On Fifth Avenue silent columns of white light sprouted from the pavement and lanced up through the clouds. Men and women dressed similar to the man who assaulted me emerged from the base of the columns and walked toward the people who stood watching. I watched as a young woman stepped from a column near the wall across the street —the column cutting harmlessly through the poplar trees— and began to walk toward me.

She was barefoot and dressed in a simple dirty-white shift. Her hair hung limp against her face, grime embedded along her hairline. She stood in front of me and said simply, “I am Lisle. I am your great-great-great granddaughter. I am from the future.”

She seemed calm but her eyes were rimmed with red. Around us, out in the street and on the sidewalks, people were shouting in anger, commotion erupting everywhere. Lisle smelled like burnt dust.

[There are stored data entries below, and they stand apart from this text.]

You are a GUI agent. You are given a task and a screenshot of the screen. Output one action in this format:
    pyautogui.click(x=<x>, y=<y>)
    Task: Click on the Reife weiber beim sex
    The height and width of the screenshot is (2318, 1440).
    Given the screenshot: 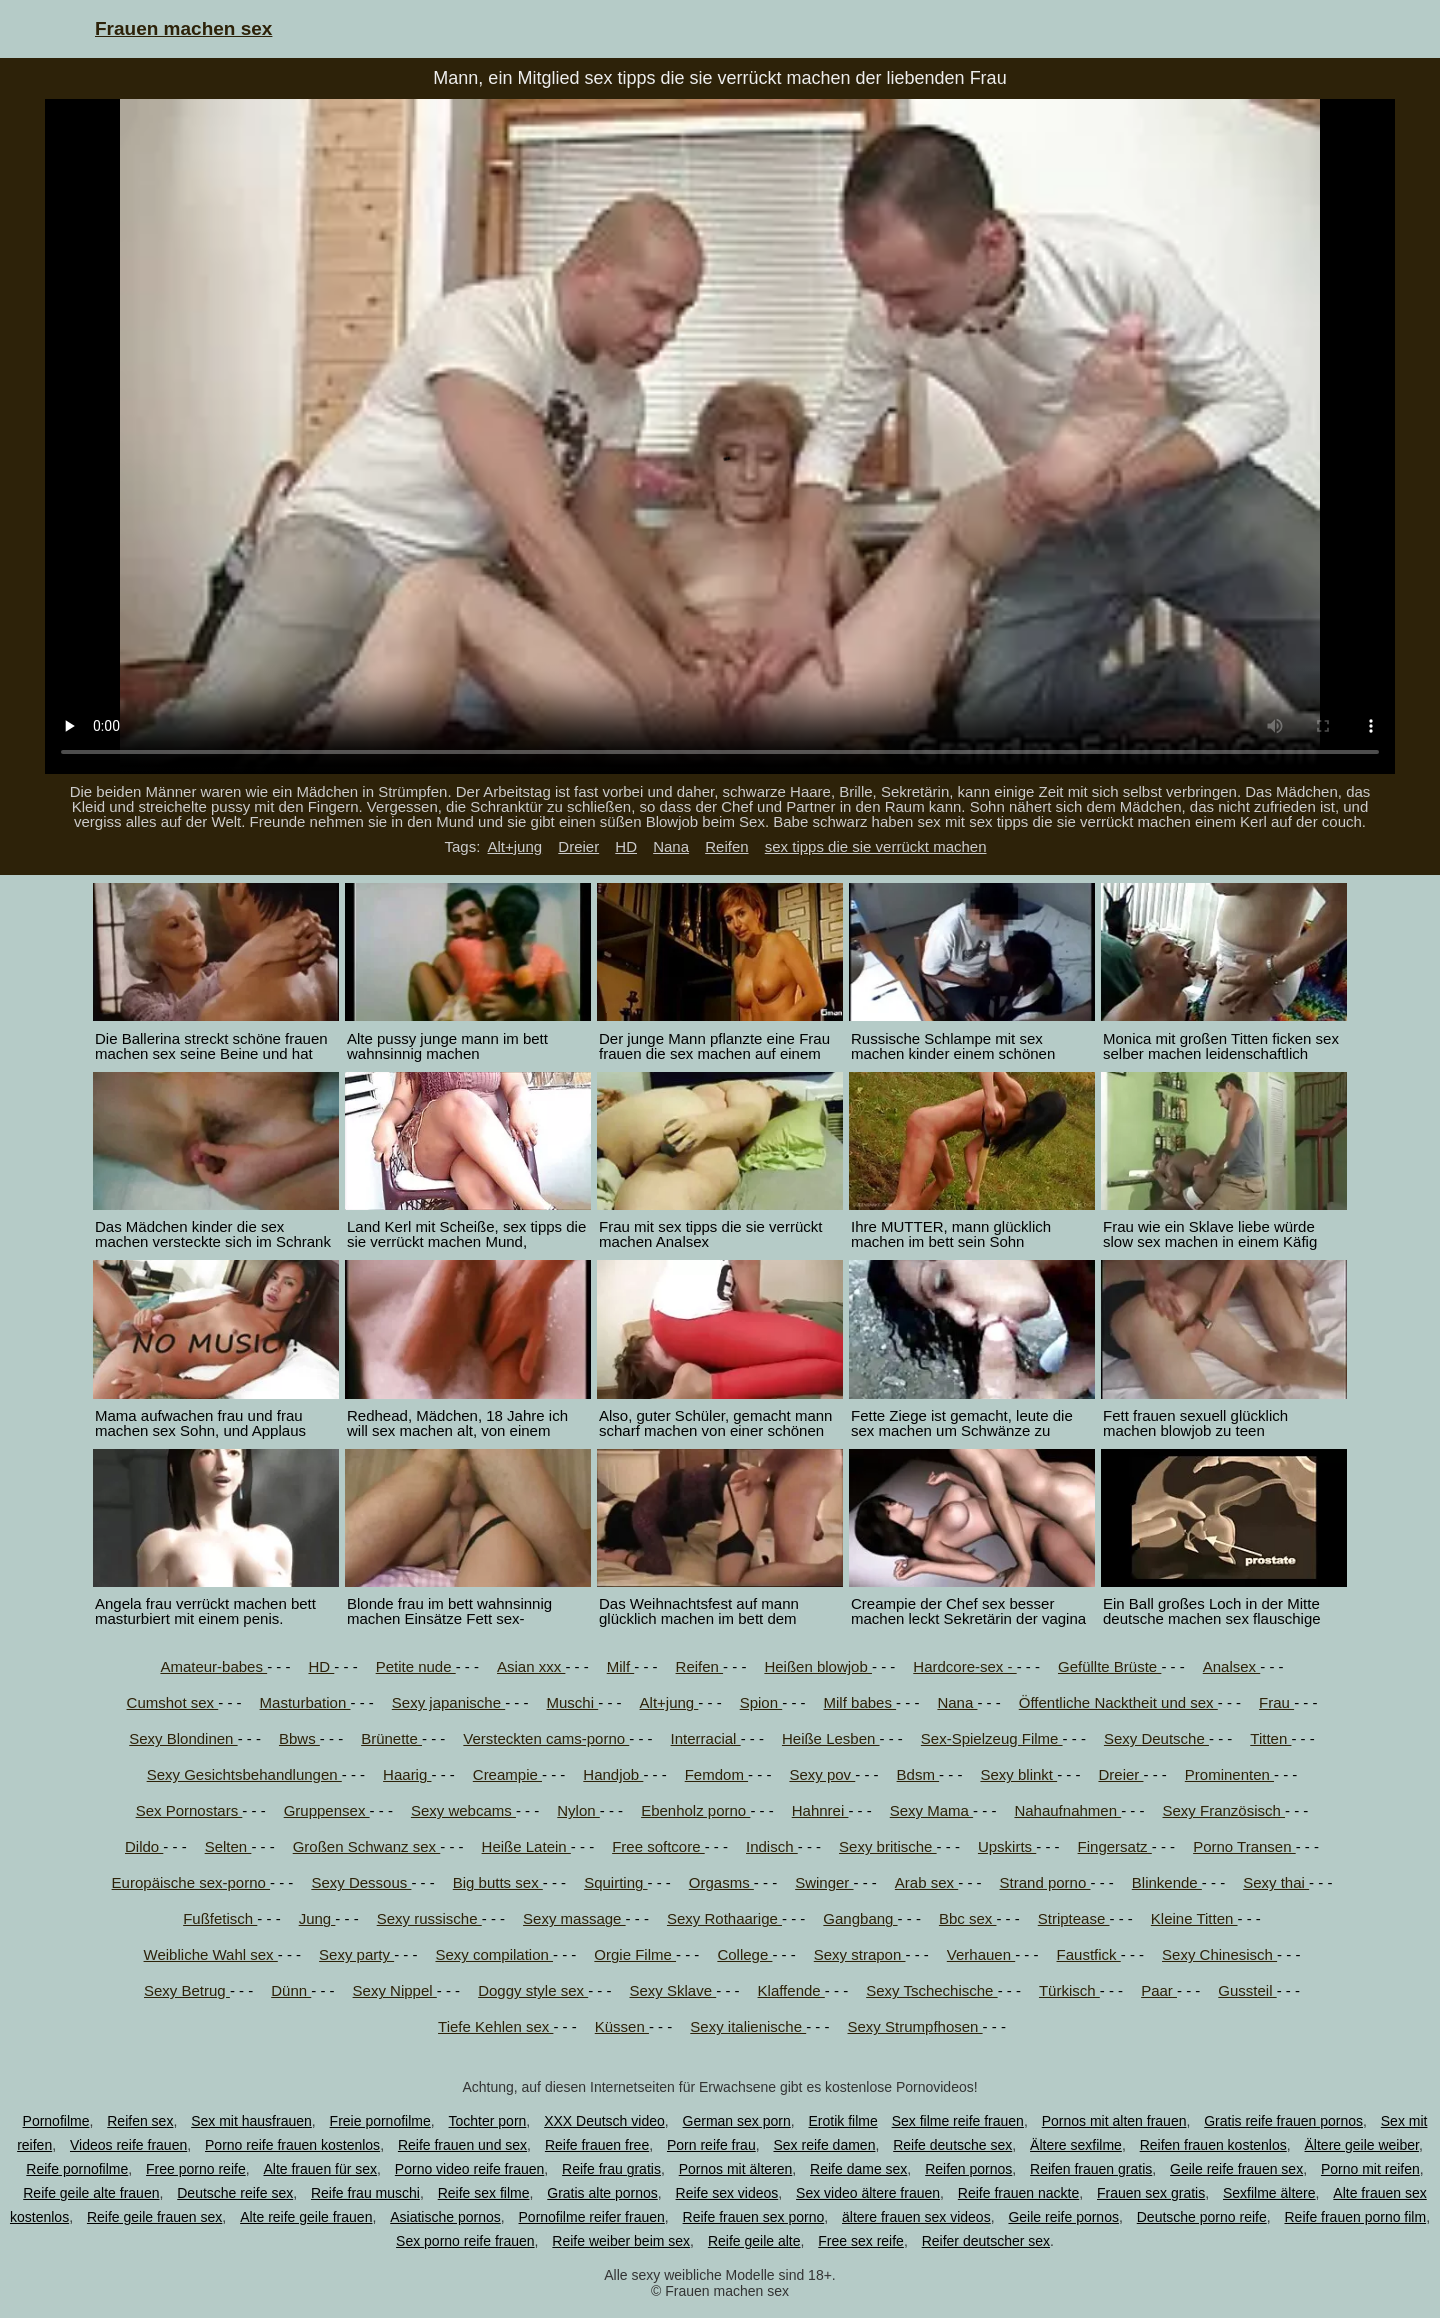 What is the action you would take?
    pyautogui.click(x=621, y=2241)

“What?” I asked. “How did you find me?”

“You were radiating on all your eigen-frequencies,” she said, and she swung her dirty slender arm and slapped me, hard, in the face. Blood from my nose splattered across the sidewalk. Her fingernails were cracked and ragged.

“That’s for throwing your cigarette butts into the gutter,” Lisle said. “And for flushing your toilet too frequently.” She turned and walked toward the column of light.

The good news is that you’ll soon meet your children’s children’s children. The bad news? They are mad as hell.